Windfall for Computacenter staff
COMPUTACENTER, the computer services giant, is planning to give most of its 3,000 employees free shares worth up to pounds 1,800 as part of its planned pounds 1bn flotation.
The company, which joins the stock market this month, will offer eligible employees between 25 and 265 free shares, depending on how long they have been with the company.
Computacenter yesterday announced that the shares will be priced at between 550p and 670p each when they start trading on 21 May, depending on demand from investors.
The flotation will make multi-millionaires of Philip Hulme and Peter Ogden, Computacenter's two founders, who will both retain a 25 per cent stake in the company, likely to be worth more than pounds 250m.

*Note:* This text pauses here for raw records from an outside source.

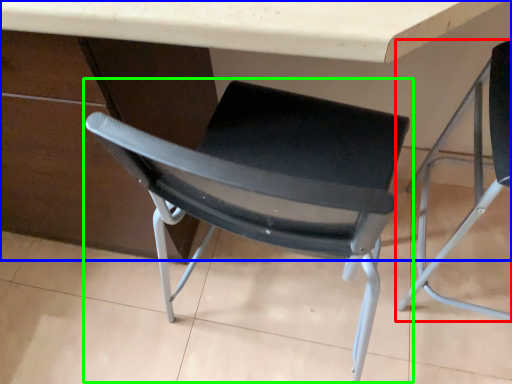 Question: Which is farther away from chair (highlighted by a red box)? table (highlighted by a blue box) or chair (highlighted by a green box)?

Choices:
 (A) table
 (B) chair

Answer: (B) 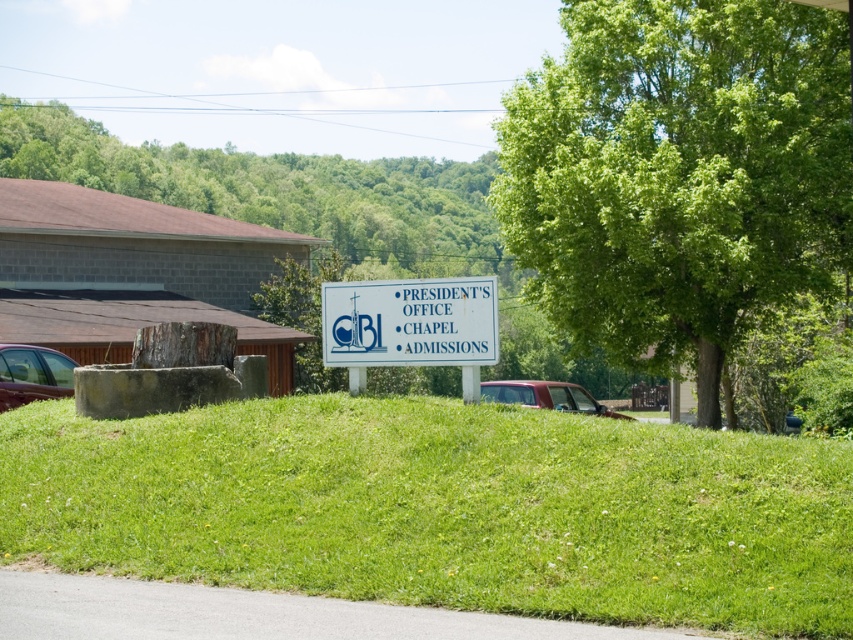 You are standing at the signboard in the center of the grassy area. You want to reach a point that is 88.13 feet away from you. Which direction should you go to reach the point at coordinates point (576, 90)?

The point at coordinates point (576, 90) is 88.13 feet away from the viewer. Since the viewer is at the signboard in the center, you should move towards the direction of the building with a reddish brown roof and gray brick facade on the left side of the frame to reach the point.

You are a visitor at the CBBI campus and want to find the signboard. You see a green leafy tree at center and a white plastic sign at center. Which object is higher up in the image?

The green leafy tree at center is located above the white plastic sign at center, so it is higher up in the image. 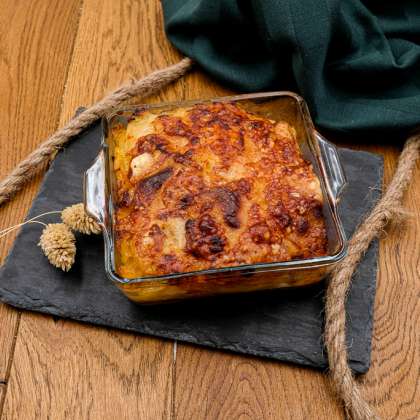 Where is `fabric`? fabric is located at coordinates (308, 40). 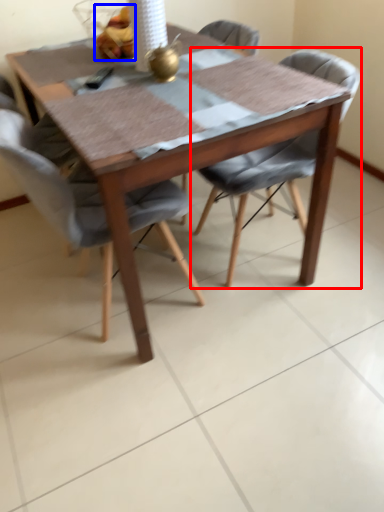 Question: Among these objects, which one is nearest to the camera, chair (highlighted by a red box) or food (highlighted by a blue box)?

Choices:
 (A) chair
 (B) food

Answer: (A) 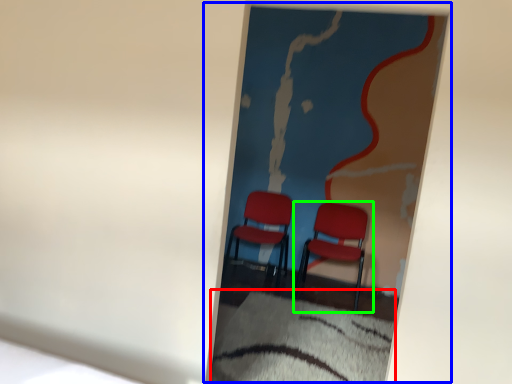 Question: Estimate the real-world distances between objects in this image. Which object is closer to sheet (highlighted by a red box), picture frame (highlighted by a blue box) or chair (highlighted by a green box)?

Choices:
 (A) picture frame
 (B) chair

Answer: (A) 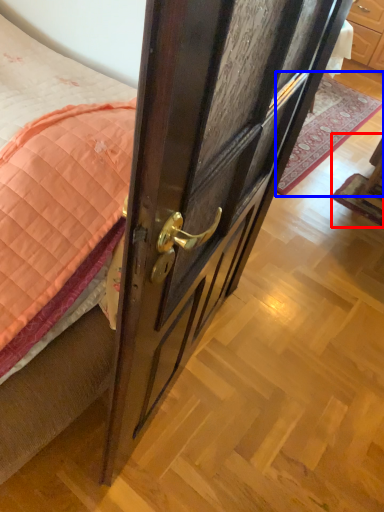 Question: Among these objects, which one is nearest to the camera, furniture (highlighted by a red box) or plain (highlighted by a blue box)?

Choices:
 (A) furniture
 (B) plain

Answer: (A) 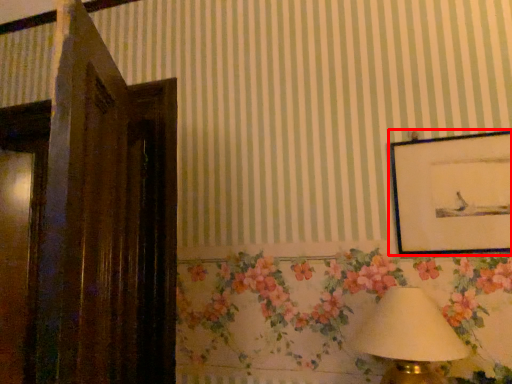 Question: From the image's perspective, what is the correct spatial positioning of picture frame (annotated by the red box) in reference to table lamp?

Choices:
 (A) above
 (B) below

Answer: (A) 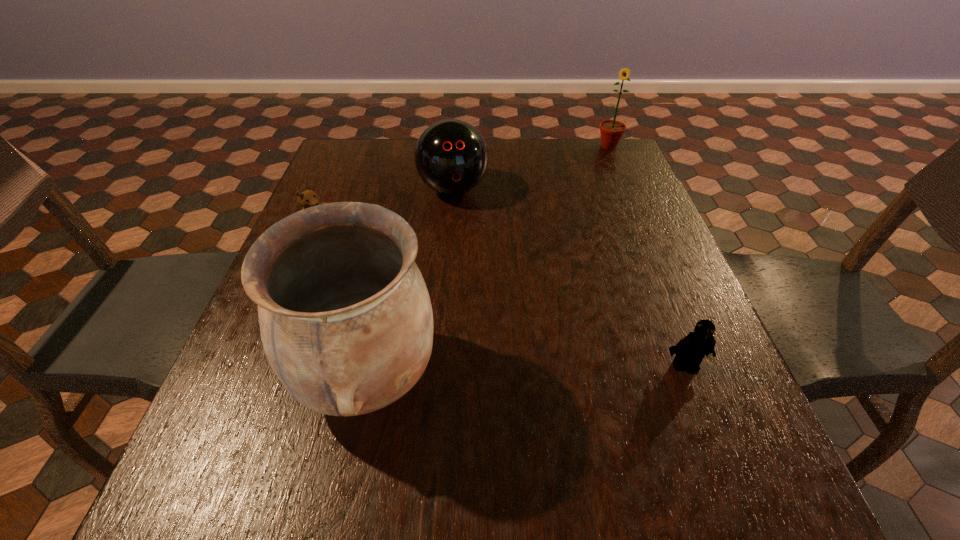 You are a GUI agent. You are given a task and a screenshot of the screen. Output one action in this format:
    pyautogui.click(x=<x>, y=<y>)
    Task: Click on the tallest object
    
    Given the screenshot: What is the action you would take?
    pyautogui.click(x=346, y=322)

At what (x,y) coordinates should I click in order to perform the action: click on Lego. Please return your answer as a coordinate pair (x, y). The image size is (960, 540). Looking at the image, I should click on (690, 350).

Where is `bowling ball`? This screenshot has height=540, width=960. bowling ball is located at coordinates (451, 156).

Locate an element on the screen. the second farthest object is located at coordinates (451, 156).

Locate an element on the screen. The width and height of the screenshot is (960, 540). the leftmost object is located at coordinates (308, 198).

The height and width of the screenshot is (540, 960). In order to click on the third nearest object in this screenshot , I will do pos(308,198).

The height and width of the screenshot is (540, 960). What are the coordinates of `the second tallest object` in the screenshot? It's located at (611, 131).

At what (x,y) coordinates should I click in order to perform the action: click on the farthest object. Please return your answer as a coordinate pair (x, y). This screenshot has height=540, width=960. Looking at the image, I should click on (611, 131).

Where is `free space located on the right of the urn`? The width and height of the screenshot is (960, 540). free space located on the right of the urn is located at coordinates (500, 376).

Locate an element on the screen. This screenshot has height=540, width=960. vacant space located on the face of the Lego is located at coordinates (704, 413). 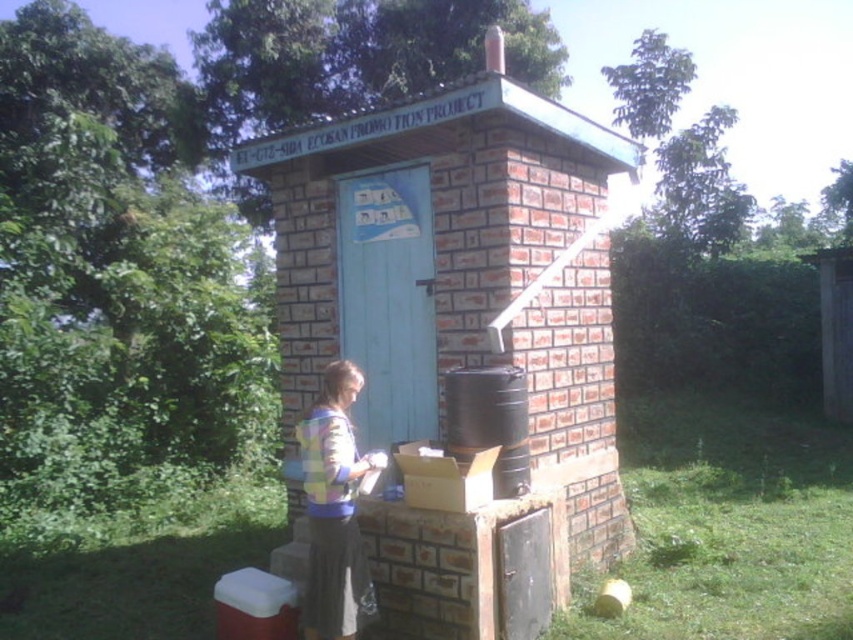 Question: Which object is closer to the camera taking this photo?

Choices:
 (A) brick/textured hut at center
 (B) multicolored knitted sweater at center

Answer: (B)

Question: Which object appears closest to the camera in this image?

Choices:
 (A) brick/textured hut at center
 (B) multicolored knitted sweater at center

Answer: (B)

Question: Does brick/textured hut at center have a greater width compared to multicolored knitted sweater at center?

Choices:
 (A) yes
 (B) no

Answer: (A)

Question: Can you confirm if brick/textured hut at center is positioned to the left of multicolored knitted sweater at center?

Choices:
 (A) yes
 (B) no

Answer: (B)

Question: Which of the following is the farthest from the observer?

Choices:
 (A) multicolored knitted sweater at center
 (B) brick/textured hut at center

Answer: (B)

Question: Is brick/textured hut at center further to camera compared to multicolored knitted sweater at center?

Choices:
 (A) no
 (B) yes

Answer: (B)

However, both men plan to give most of the cash proceeds they will receive from the flotation, around pounds 50m, to charity. Mr Hulme, Computacenter's chairman, plans to lodge the entire pounds 30m he makes from selling 5 million shares in the company in a charitable trust. Mr Ogden, who has stepped back from running the company but plans to stay on as a non-executive director, is planning to do the same with two-thirds of the pounds 28m he will receive. No decision has been made about which charities will benefit, although Mr Ogden has in the past made donations to universities.
A 15.7 per cent stake is currently held by 700 existing and former employees, in shares and options.
Mike Norris, chief executive, said the flotation would allow all Computacenter's employees share in the company's future. Only 25.9 per cent of the shares - close to the minimum allowed - is being placed with institutional investors.
Apax and Foreign & Colonial, the venture capital groups which are long- standing shareholders in Computacenter, will retain stakes of 9.8 per cent and 4.9 per cent respectively.
They also supply the two independent non-executive directors to the company's board.
Computacenter, founded in the early 1980s, has enjoyed rapid growth. The company, which specialises in offering a full range of services, has benefited from the trend for large companies to hand over responsibility for their information technology systems to outside organisations.